Answer with a single number stating how many lines of the entries below include the string "Dobre".

(Records excerpted from a collection)
▽

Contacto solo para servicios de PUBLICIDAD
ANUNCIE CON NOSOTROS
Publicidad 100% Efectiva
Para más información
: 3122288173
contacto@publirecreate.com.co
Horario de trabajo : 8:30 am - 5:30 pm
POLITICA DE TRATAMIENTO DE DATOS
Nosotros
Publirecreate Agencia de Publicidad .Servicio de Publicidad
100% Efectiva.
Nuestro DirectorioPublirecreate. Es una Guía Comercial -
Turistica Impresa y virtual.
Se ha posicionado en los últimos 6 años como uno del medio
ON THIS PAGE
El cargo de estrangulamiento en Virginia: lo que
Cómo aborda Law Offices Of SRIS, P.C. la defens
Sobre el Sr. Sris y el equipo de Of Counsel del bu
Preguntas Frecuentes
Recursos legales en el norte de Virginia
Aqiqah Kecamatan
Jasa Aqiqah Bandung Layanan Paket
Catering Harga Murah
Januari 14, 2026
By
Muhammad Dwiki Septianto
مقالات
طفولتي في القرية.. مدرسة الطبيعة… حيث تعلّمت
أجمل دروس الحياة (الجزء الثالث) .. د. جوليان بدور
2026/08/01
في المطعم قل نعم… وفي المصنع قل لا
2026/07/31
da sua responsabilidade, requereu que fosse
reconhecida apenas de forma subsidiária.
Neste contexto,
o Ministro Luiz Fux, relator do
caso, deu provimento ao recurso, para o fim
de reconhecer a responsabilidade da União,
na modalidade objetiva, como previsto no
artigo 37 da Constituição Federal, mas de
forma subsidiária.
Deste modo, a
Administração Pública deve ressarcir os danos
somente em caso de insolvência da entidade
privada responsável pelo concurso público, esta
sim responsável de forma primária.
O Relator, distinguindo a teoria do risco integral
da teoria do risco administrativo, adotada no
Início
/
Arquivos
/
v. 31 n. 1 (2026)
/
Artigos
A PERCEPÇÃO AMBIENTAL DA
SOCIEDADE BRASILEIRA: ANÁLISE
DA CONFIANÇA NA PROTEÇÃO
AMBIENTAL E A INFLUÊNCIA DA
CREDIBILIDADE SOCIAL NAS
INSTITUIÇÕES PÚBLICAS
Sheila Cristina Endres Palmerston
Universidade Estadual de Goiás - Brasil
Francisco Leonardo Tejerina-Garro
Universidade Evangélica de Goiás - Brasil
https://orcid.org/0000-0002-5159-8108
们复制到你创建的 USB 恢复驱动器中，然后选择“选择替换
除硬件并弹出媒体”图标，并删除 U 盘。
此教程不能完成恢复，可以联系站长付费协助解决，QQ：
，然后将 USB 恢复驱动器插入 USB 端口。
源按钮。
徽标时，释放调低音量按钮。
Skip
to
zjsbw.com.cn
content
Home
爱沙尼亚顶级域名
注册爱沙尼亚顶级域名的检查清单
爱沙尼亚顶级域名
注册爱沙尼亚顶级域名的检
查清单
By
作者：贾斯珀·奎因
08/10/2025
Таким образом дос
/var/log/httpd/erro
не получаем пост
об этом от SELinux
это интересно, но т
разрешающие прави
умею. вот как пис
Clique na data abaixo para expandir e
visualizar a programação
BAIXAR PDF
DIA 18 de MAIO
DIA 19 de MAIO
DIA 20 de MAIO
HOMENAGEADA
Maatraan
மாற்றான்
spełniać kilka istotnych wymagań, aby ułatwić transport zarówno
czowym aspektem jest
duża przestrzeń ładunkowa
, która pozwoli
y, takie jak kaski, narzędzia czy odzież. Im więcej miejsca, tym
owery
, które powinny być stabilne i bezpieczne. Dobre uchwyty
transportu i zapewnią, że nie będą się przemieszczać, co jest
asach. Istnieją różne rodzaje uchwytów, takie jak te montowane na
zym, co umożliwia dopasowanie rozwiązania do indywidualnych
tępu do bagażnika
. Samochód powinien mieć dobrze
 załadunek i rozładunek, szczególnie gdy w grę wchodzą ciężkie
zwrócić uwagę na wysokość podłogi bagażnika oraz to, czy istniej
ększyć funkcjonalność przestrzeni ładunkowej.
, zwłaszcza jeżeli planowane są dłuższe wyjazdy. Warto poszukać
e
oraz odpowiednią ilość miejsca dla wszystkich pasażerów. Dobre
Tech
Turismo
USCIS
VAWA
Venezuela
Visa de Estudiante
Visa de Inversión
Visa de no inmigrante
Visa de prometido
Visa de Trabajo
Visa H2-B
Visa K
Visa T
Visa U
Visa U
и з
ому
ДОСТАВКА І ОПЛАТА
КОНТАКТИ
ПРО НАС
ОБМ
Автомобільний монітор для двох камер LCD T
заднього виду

△

• _PROBLEM SOLUTION_
2